──────── Material supplied

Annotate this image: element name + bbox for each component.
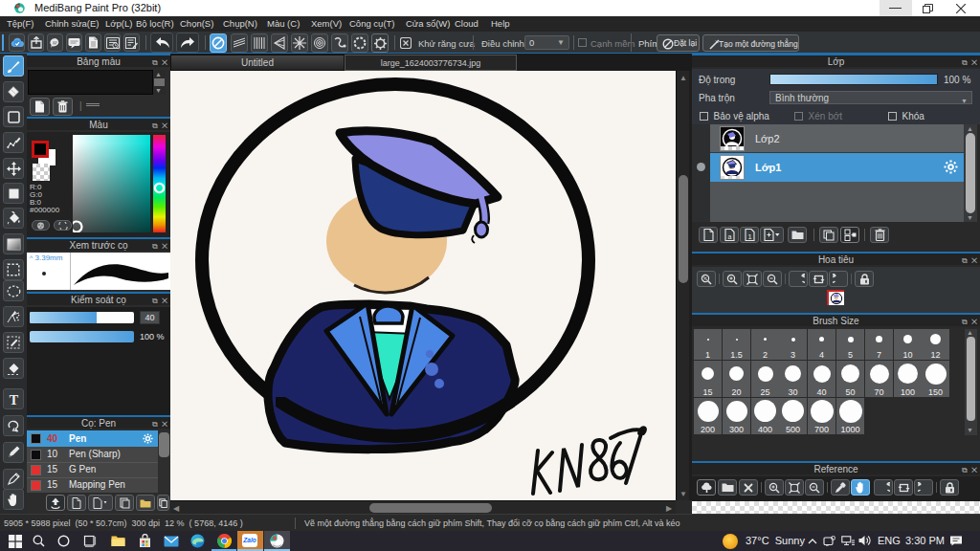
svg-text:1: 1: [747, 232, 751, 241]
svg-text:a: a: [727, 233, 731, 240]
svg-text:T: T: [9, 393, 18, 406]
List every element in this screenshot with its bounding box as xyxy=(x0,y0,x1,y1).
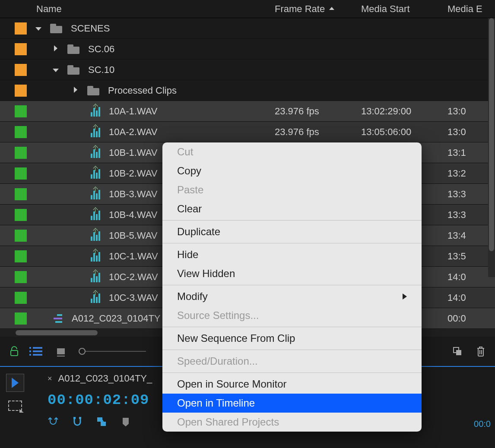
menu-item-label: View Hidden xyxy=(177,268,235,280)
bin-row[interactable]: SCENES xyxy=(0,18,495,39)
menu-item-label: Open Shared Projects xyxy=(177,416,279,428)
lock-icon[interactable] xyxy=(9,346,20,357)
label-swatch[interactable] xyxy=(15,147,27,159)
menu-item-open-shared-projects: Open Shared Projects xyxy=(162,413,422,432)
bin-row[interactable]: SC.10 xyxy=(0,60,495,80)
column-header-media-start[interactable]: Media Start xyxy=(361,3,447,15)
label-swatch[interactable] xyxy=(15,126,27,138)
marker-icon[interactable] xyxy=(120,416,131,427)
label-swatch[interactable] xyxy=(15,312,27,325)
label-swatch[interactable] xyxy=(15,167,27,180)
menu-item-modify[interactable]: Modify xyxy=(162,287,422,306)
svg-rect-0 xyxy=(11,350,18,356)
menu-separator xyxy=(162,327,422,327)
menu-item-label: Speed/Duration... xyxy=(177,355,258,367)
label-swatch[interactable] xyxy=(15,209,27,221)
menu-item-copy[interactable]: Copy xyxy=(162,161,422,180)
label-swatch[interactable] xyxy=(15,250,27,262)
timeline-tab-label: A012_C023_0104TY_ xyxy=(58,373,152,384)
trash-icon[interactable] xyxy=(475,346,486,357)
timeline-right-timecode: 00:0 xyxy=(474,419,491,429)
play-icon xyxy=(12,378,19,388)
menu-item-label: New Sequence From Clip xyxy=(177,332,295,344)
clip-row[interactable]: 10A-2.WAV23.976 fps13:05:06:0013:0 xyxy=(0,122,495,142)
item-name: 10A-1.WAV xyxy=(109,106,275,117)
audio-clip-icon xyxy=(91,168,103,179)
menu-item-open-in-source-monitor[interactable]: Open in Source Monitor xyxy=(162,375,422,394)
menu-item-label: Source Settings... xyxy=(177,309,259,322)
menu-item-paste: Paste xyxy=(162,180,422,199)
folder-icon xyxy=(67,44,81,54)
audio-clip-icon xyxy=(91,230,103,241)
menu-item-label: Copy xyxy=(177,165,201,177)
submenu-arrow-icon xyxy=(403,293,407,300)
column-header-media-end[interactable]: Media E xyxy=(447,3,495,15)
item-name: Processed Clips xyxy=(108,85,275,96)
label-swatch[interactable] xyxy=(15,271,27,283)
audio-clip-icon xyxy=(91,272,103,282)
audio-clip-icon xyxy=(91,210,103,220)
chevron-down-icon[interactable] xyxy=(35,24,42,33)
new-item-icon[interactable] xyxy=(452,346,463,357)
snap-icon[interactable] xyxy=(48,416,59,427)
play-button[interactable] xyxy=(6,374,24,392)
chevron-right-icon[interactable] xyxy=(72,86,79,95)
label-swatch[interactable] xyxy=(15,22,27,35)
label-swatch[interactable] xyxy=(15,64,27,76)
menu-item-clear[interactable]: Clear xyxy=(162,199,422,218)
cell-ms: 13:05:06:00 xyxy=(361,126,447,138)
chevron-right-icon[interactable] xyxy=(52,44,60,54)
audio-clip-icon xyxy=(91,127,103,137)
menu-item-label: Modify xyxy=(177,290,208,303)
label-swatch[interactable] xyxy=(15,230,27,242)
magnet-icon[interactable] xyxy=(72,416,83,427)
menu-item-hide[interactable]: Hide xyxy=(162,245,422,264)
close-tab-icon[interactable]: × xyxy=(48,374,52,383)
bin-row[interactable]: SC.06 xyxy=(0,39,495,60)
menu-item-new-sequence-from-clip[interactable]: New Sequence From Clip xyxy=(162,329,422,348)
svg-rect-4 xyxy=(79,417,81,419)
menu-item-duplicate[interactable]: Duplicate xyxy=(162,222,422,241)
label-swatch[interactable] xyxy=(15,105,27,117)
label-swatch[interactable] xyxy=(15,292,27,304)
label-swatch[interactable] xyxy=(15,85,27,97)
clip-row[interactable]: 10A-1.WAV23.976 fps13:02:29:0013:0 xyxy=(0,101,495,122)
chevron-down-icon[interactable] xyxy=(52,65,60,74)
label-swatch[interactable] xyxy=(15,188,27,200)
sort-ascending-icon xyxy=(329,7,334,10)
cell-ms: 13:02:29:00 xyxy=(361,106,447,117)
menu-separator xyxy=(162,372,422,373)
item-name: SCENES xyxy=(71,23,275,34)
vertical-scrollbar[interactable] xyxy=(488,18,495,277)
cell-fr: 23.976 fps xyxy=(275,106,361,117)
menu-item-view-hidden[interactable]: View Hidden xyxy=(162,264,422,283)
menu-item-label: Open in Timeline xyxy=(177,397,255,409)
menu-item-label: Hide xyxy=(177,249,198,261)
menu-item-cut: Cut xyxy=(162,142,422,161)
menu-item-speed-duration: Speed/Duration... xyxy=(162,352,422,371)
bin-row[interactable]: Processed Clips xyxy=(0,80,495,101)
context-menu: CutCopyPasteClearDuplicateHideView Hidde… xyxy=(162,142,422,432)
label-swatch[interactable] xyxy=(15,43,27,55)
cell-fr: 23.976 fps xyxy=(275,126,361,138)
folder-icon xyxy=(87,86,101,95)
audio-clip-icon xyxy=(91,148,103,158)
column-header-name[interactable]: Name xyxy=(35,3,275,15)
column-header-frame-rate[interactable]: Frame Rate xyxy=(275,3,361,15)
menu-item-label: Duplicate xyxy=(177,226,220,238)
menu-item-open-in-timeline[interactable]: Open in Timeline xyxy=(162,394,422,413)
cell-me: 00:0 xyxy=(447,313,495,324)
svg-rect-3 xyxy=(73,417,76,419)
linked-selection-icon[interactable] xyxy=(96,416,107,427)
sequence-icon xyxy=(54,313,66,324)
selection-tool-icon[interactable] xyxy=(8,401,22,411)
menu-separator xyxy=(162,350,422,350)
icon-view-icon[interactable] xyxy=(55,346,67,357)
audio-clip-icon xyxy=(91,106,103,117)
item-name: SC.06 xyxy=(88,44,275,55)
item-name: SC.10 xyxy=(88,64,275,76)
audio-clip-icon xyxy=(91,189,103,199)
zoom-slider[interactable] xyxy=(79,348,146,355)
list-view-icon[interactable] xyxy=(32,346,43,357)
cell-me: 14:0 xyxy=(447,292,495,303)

────────────────

→ **Your task**: Only lines of the data holding the word "cell" go in the answer. Please copy each of them.

→ **Written solution**:
cell-ms: 13:05:06:00 xyxy=(361,126,447,138)
cell-ms: 13:02:29:00 xyxy=(361,106,447,117)
cell-fr: 23.976 fps xyxy=(275,106,361,117)
cell-fr: 23.976 fps xyxy=(275,126,361,138)
cell-me: 00:0 xyxy=(447,313,495,324)
cell-me: 14:0 xyxy=(447,292,495,303)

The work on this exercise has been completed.